Finally, there is maintainability. Sometimes we focus too much on the first two properties and forget the importance of the third. A system is maintainable if it has these three properties: operability (easy to run), simplicity (easy to understand how it works), and flexibility (easy to make changes).

Replication

Replication is the process of maintaining a copy of data across multiple machines (replicas) connected through a network. This is done for three main purposes:

Reduce latency by keeping data geographically closer to users.
Increase availability by allowing systems to function even when some parts fail.
Increase read throughput by scaling out the number of machines that serve read queries.

There are several types of replication, each with its own advantages and disadvantages. The simplest form is known as leader-based replication (also called active/passive or master/slave). In this setup, one replica acts as the “leader" and clients send write requests to this leader, which writes the data locally first. The other nodes are “followers”; after the leader writes the data locally, it sends the data to the followers (this process is known as the replication log). Clients can then read from any replica.

There are different ways to implement the replication log. One method is to send the same request received by the leader so that the replicas re-execute the query (statement-based replication). Another method is to specify the changes that need to be made to the replicas (WAL and logical row-based replication).

An important replication classification is if it is synchronous or asynchronous. Replication is considered synchronous when, after a write operation, the leader waits for the followers to confirm they have received the replication log before returning an acknowledgment to the client. If the leader does not wait, it is considered asynchronous replication. The main advantage of synchronous replication is that the followers always have the same data as the leader (strong consistency). The downside is that if even one follower is down, the system cannot process write operations. Conversely, asynchronous replication allows the system to continue processing writes without waiting for all replicas to be available (eventual consistency).

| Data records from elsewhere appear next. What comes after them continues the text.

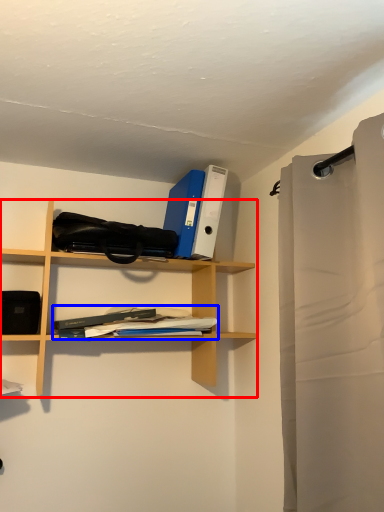 Question: Which object is further to the camera taking this photo, shelf (highlighted by a red box) or book (highlighted by a blue box)?

Choices:
 (A) shelf
 (B) book

Answer: (B) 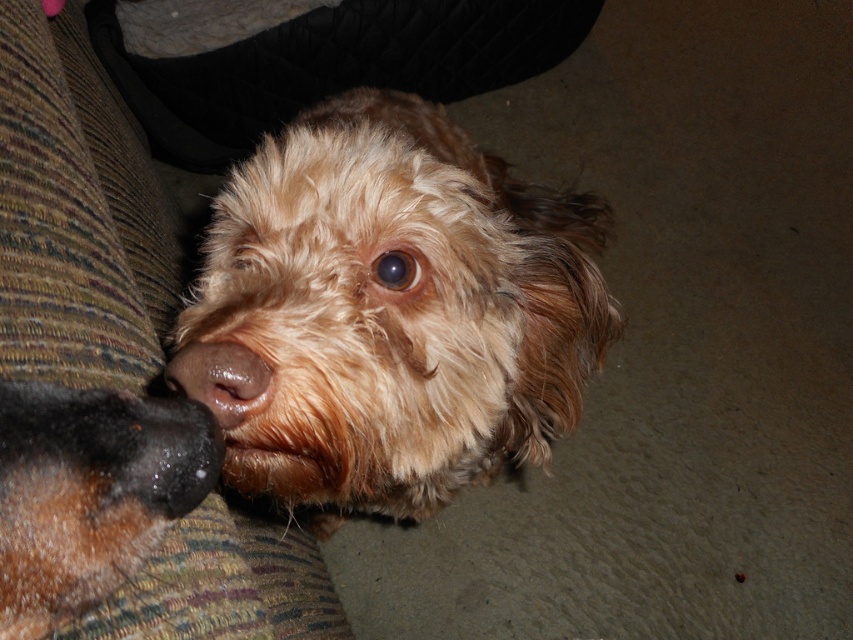 You are a photographer trying to capture the perfect shot of the fuzzy brown dog at center and the brown fuzzy nose at left. Based on their positions, which one should you focus on first if you want to ensure both are in sharp focus?

The fuzzy brown dog at center is above the brown fuzzy nose at left, so focusing on the fuzzy brown dog at center first will help ensure both are in sharp focus since it is closer to the camera.

You are standing in front of the couch where the small dog is resting. You notice two points marked in the image at coordinates point (x=196, y=465) and point (x=218, y=392). Which point is nearer to you?

Point (x=196, y=465) is closer to the viewer than point (x=218, y=392).

You are a photographer trying to capture the perfect shot of the fuzzy brown dog at center and the brown matte nose at center. You need to ensure that both subjects are fully visible in the frame. Given their sizes, which one might require more careful framing to avoid being cut off?

The fuzzy brown dog at center is wider than the brown matte nose at center, so the dog might require more careful framing to avoid being cut off due to its larger size.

An important parameter in systems that use replication is the replication lag. This indicates the time that passes between the leader receiving a write request and the follower reflecting that change.

Multileader Replication

When we allow more than one replica to accept writes, we have multi-leader replication (also known as master-master or active-active replication). Each leader acts as a follower to the other leaders. In this case, synchronous replication between leaders would be counterproductive as it would be equivalent to having a single leader in terms of latency.

Multi-leader replication makes sense in specific scenarios, such as:

Multi-datacenter deployment: Useful for reducing latency by having leaders in different geographic locations.
Clients with offline operation: For example, a calendar app on mobile/laptop devices, where each device has its own database acting as a leader and replicates asynchronously when it has internet access.
Collaborative editing: Similar to Google Docs, where multiple users can edit the same document simultaneously.

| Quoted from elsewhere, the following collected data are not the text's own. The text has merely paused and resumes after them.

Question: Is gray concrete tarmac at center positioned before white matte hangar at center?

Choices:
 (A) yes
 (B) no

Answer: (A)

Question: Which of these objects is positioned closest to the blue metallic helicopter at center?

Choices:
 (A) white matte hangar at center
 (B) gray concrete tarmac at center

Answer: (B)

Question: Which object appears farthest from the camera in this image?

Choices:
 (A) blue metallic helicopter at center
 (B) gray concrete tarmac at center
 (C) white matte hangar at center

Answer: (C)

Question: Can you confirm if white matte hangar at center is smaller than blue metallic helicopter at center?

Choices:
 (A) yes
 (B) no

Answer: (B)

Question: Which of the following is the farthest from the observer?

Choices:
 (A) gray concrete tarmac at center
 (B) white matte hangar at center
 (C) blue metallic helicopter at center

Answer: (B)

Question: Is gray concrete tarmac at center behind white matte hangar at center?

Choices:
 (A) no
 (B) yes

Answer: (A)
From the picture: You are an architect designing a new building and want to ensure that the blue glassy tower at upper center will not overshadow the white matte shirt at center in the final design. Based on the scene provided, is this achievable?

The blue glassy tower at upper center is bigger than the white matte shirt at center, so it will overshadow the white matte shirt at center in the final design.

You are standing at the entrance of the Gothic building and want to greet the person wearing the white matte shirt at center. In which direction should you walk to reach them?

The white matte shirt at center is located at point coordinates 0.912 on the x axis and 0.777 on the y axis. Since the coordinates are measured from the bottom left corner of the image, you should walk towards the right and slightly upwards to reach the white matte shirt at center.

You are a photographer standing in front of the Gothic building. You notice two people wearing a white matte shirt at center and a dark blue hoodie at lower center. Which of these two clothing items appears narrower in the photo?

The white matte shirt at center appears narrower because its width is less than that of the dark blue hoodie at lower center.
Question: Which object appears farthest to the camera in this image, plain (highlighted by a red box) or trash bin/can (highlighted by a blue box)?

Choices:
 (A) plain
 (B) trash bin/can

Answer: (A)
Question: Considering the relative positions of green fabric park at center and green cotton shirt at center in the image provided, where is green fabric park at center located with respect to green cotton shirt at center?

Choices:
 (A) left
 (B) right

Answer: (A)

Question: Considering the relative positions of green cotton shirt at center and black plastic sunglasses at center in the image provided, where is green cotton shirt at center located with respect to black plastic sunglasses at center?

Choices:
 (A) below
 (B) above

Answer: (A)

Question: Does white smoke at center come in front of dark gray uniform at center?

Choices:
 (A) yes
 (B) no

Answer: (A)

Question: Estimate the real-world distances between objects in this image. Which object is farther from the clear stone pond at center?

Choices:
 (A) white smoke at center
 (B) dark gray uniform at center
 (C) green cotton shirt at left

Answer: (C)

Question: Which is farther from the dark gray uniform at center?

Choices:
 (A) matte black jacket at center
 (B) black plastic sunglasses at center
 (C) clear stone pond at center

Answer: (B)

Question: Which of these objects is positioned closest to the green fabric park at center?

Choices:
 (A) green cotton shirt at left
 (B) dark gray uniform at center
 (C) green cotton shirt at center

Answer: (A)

The primary challenge with multi-leader replication is not just consistency issues but also the potential for conflicts when the same data is modified concurrently in different leaders. A simple strategy to avoid conflicts is to designate a specific leader replica for each record, ensuring that all writes for that record go to the same leader.

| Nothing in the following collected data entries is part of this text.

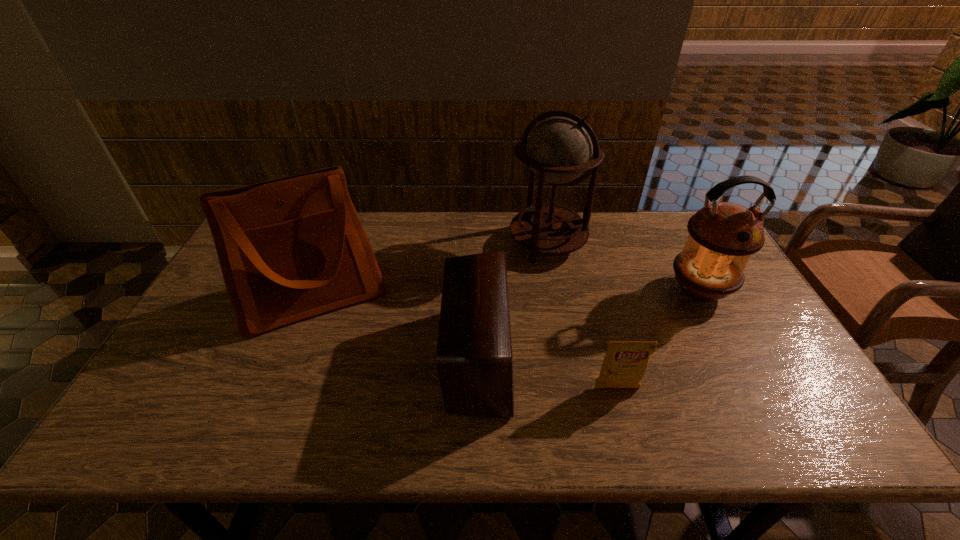 The image size is (960, 540). Identify the location of free region located 0.090m on the front of the crisp (potato chip) with the logo. (628, 430).

Find the location of a particular element. object present at the far edge is located at coordinates (559, 149).

Find the location of a particular element. object that is at the near edge is located at coordinates (474, 361).

Where is `object situated at the left edge`? object situated at the left edge is located at coordinates tap(291, 248).

Locate an element on the screen. The image size is (960, 540). object that is at the right edge is located at coordinates (723, 236).

Locate an element on the screen. The width and height of the screenshot is (960, 540). vacant space at the far edge of the desktop is located at coordinates (484, 226).

This screenshot has width=960, height=540. In the image, there is a desktop. Find the location of `free region at the near edge`. free region at the near edge is located at coordinates (275, 423).

Find the location of a particular element. The height and width of the screenshot is (540, 960). free location at the left edge is located at coordinates (197, 356).

Locate an element on the screen. The image size is (960, 540). free space at the right edge of the desktop is located at coordinates (709, 305).

What are the coordinates of `vacant space at the near left corner` in the screenshot? It's located at (163, 414). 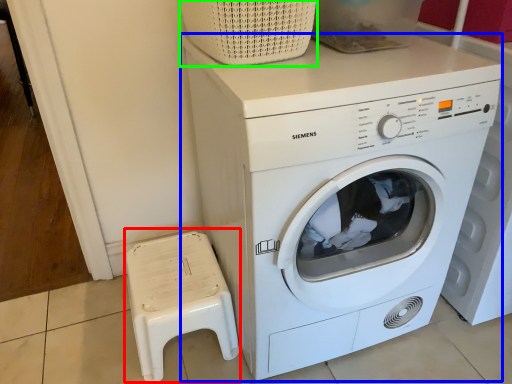 Question: Which object is positioned farthest from music stool (highlighted by a red box)? Select from washing machine (highlighted by a blue box) and basket (highlighted by a green box).

Choices:
 (A) washing machine
 (B) basket

Answer: (B)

When conflicts do arise, they can be resolved using various strategies:

Using a timestamp: Last Write Wins (LWW).
Assigning more authority to certain replicas.
Merging the values: For example, concatenating changes.
Storing conflicts in a data structure and writing application code to handle them: for instance, notifying the user to resolve the conflict. Most databases support writing an “on conflict handler.”

Leaderless Replication

When all replicas can accept writes, it is known as leaderless replication. Amazon Dynamo famously introduced this type of replication as the default.

In this architecture, when a client writes or reads data, it sends the request to multiple replicas in parallel. To detect "stale records," version numbers are used. When writing, it is not necessary to wait for acknowledgment from all databases.

There are several approaches to data propagation in this type of architecture. Typically, the client sends the write to multiple nodes, and those nodes then propagate the write to additional nodes.

Traditionally, when a replica goes down and then comes back up, there are two main ways for it to catch up:

Read repair: When a client with the latest version of the data detects a stale record, it sends an update to the replica. This is effective for frequently read entries as stale records are detected quickly.
Anti-entropy process: A background process that searches for differences between the data on different replicas.

In this type of replication, we achieve what is known as quorum consistency. As mentioned earlier, when a client writes data, it does not wait for acknowledgment from all replicas. If there are n nodes, the client usually waits for acknowledgment from w replicas when writing and from r replicas when reading, such that w + r > n. This ensures that we always get an up-to-date value.

For example, if there are 3 replicas, with w=2 and r=2, we make sure that at least 2 replicas have received the write. Then, when we read, we only need to wait for 2 replicas to respond. One might have a stale record, but the other will have the updated one, and we can detect which is correct using versioning.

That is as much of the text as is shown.